**Exercise**
Leave the pictures out and quote only the lines from the one with "do svých podzemních úkryt" down to the end of the listing below.

**Extracted data**
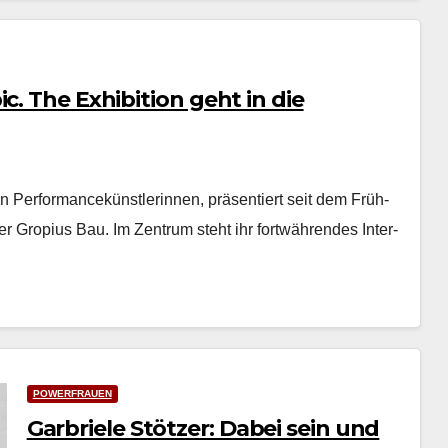
c. The Exhibition geht in die
n Per­for­mancekün­st­lerin­nen, präsen­tiert seit dem Früh­
­er Gropius Bau. Im Zen­trum ste­ht ihr fortwähren­des Inter­
POWERFRAUEN
Garbriele Stötzer: Dabei sein und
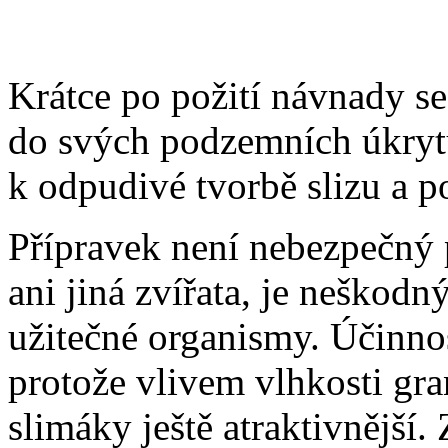
Krátce po požití návnady se
do svých podzemních úkryt
k odpudivé tvorbě slizu a p
Přípravek není nebezpečný 
ani jiná zvířata, je neškodný
užitečné organismy. Účinnos
protože vlivem vlhkosti gra
slimáky ještě atraktivnější.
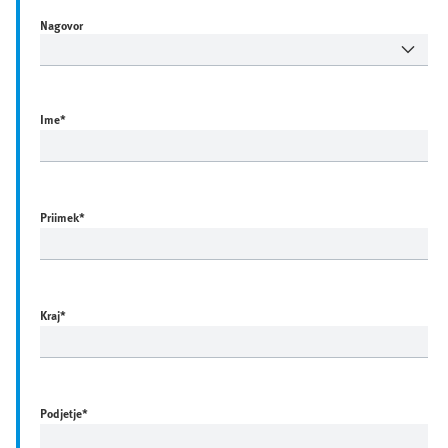
Nagovor
Ime
*
Priimek
*
Kraj
*
Podjetje
*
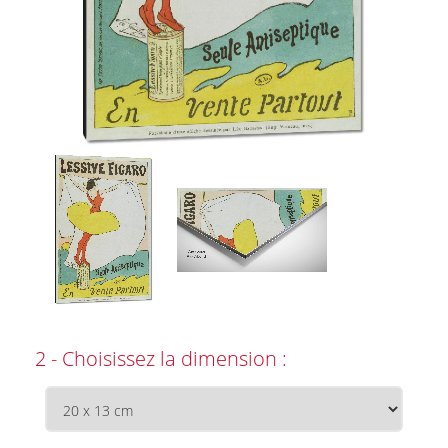
2 - Choisissez la dimension :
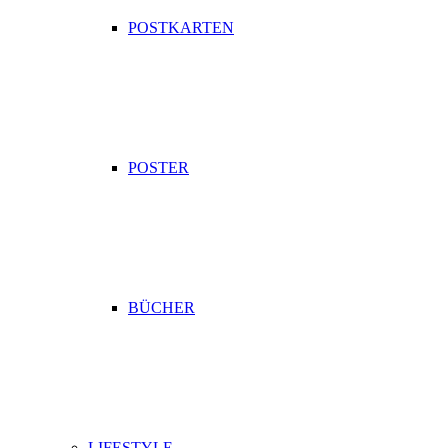
POSTKARTEN
POSTER
BÜCHER
LIFESTYLE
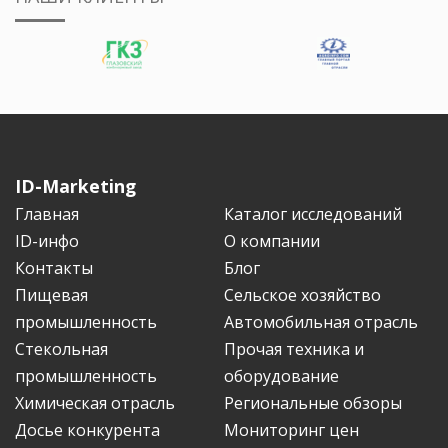
ID-Marketing
Главная
Каталог исследований
ID-инфо
О компании
Контакты
Блог
Пищевая
Сельское хозяйство
промышленность
Автомобильная отрасль
Стекольная
Прочая техника и
промышленность
оборудование
Химическая отрасль
Региональные обзоры
Досье конкурента
Мониторинг цен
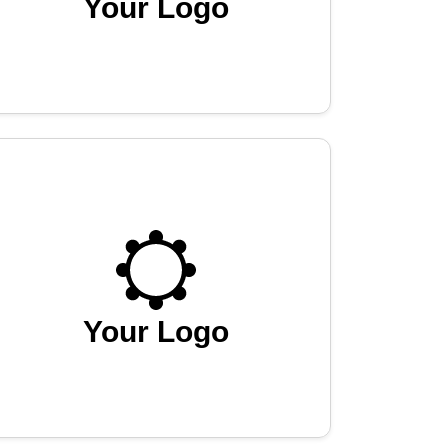
Your Logo
Your Logo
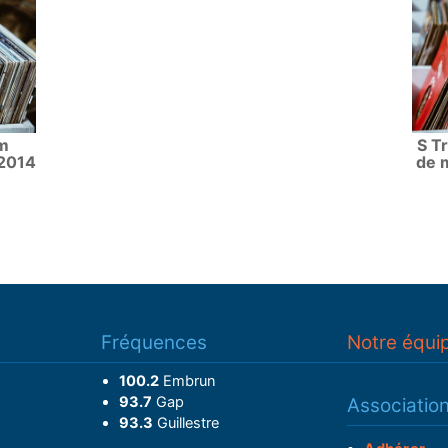
m
S Tr
 2014
de 
Fréquences
Notre équi
100.2
Embrun
93.7
Gap
Associatio
93.3
Guillestre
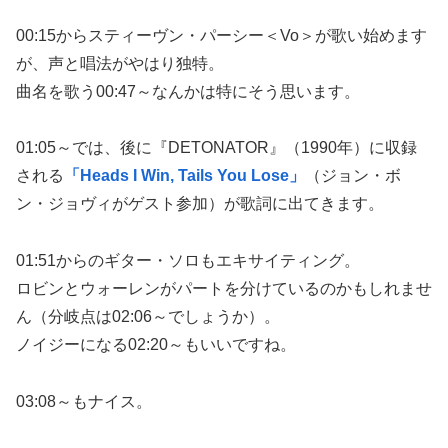
00:15からスティーヴン・パーシー＜Vo＞が歌い始めます
が、声と唱法がやはり独特。
曲名を歌う00:47～なんかは特にそう思います。
01:05～では、後に『DETONATOR』（1990年）に収録
される
「Heads I Win, Tails You Lose」
（ジョン・ボ
ン・ジョヴィがゲスト参加）が歌詞に出てきます。
01:51からのギター・ソロもエキサイティング。
ロビンとウォーレンがパートを分けているのかもしれませ
ん（分岐点は02:06～でしょうか）。
ノイジーになる02:20～もいいですね。
03:08～もナイス。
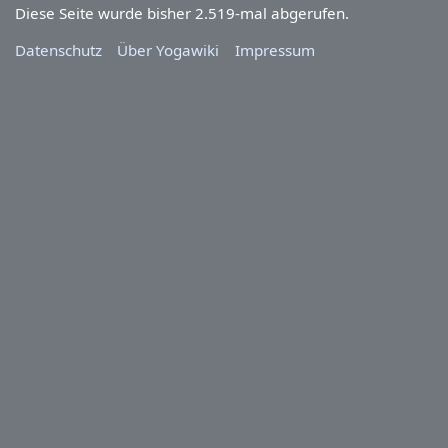
Diese Seite wurde bisher 2.519-mal abgerufen.
Datenschutz
Über Yogawiki
Impressum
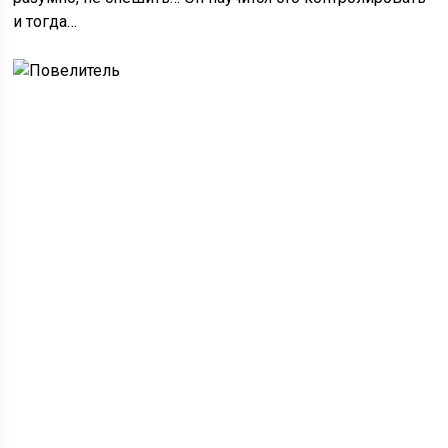
и тогда…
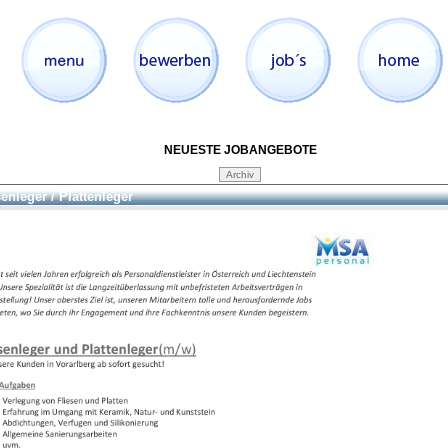
NEUESTE JOBANGEBOTE
senleger / Plattenleger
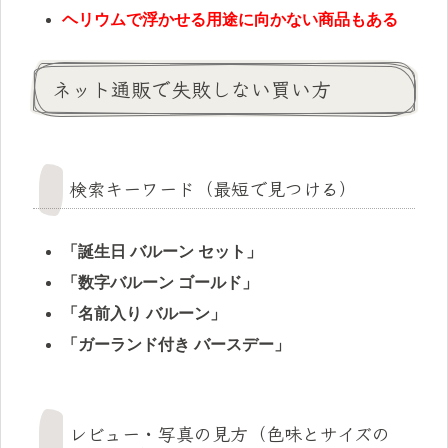
ヘリウムで浮かせる用途に向かない商品もある
ネット通販で失敗しない買い方
検索キーワード（最短で見つける）
「誕生日 バルーン セット」
「数字バルーン ゴールド」
「名前入り バルーン」
「ガーランド付き バースデー」
レビュー・写真の見方（色味とサイズの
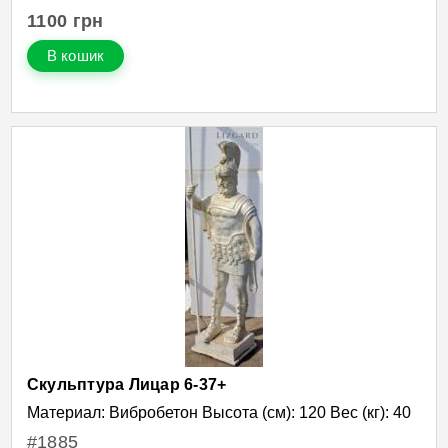
1100
грн
В кошик
Скульптура Лицар 6-37+
Материал: Вибробетон Высота (см): 120 Вес (кг): 40
#1885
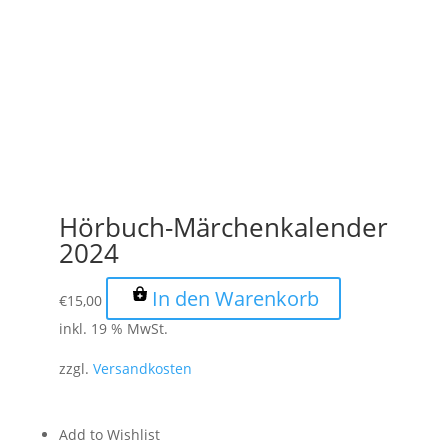
Hörbuch-Märchenkalender
2024
In den Warenkorb
€
15,00
inkl. 19 % MwSt.
zzgl.
Versandkosten
Add to Wishlist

**Answer space**
do svých podzemních úkryt
k odpudivé tvorbě slizu a p
Přípravek není nebezpečný 
ani jiná zvířata, je neškodný
užitečné organismy. Účinnos
protože vlivem vlhkosti gra
slimáky ještě atraktivnější.
Nagovor
Ime
*
Priimek
*
Kraj
*
Podjetje
*
2 - Choisissez la dimension :
POSTKARTEN
POSTER
BÜCHER
LIFESTYLE
ID-Marketing
Главная
Каталог исследований
ID-инфо
О компании
Контакты
Блог
Пищевая
Сельское хозяйство
промышленность
Автомобильная отрасль
Стекольная
Прочая техника и
промышленность
оборудование
Химическая отрасль
Региональные обзоры
Досье конкурента
Мониторинг цен
Your Logo
Your Logo
m
S Tr
 2014
de 
Fréquences
Notre équi
100.2
Embrun
93.7
Gap
Associatio
93.3
Guillestre
00:15からスティーヴン・パーシー＜Vo＞が歌い始めます
が、声と唱法がやはり独特。
曲名を歌う00:47～なんかは特にそう思います。
01:05～では、後に『DETONATOR』（1990年）に収録
される
「Heads I Win, Tails You Lose」
（ジョン・ボ
ン・ジョヴィがゲスト参加）が歌詞に出てきます。
01:51からのギター・ソロもエキサイティング。
ロビンとウォーレンがパートを分けているのかもしれませ
ん（分岐点は02:06～でしょうか）。
ノイジーになる02:20～もいいですね。
03:08～もナイス。
Diese Seite wurde bisher 2.519-mal abgerufen.
Datenschutz
Über Yogawiki
Impressum
и тогда…
NEUESTE JOBANGEBOTE
senleger / Plattenleger
ヘリウムで浮かせる用途に向かない商品もある
ネット通販で失敗しない買い方
検索キーワード（最短で見つける）
「誕生日 バルーン セット」
「数字バルーン ゴールド」
「名前入り バルーン」
「ガーランド付き バースデー」
レビュー・写真の見方（色味とサイズの
1100
грн
В кошик
Скульптура Лицар 6-37+
Материал: Вибробетон Высота (см): 120 Вес (кг): 40
#1885
Hörbuch-Märchenkalender
2024
In den Warenkorb
€
15,00
inkl. 19 % MwSt.
zzgl.
Versandkosten
Add to Wishlist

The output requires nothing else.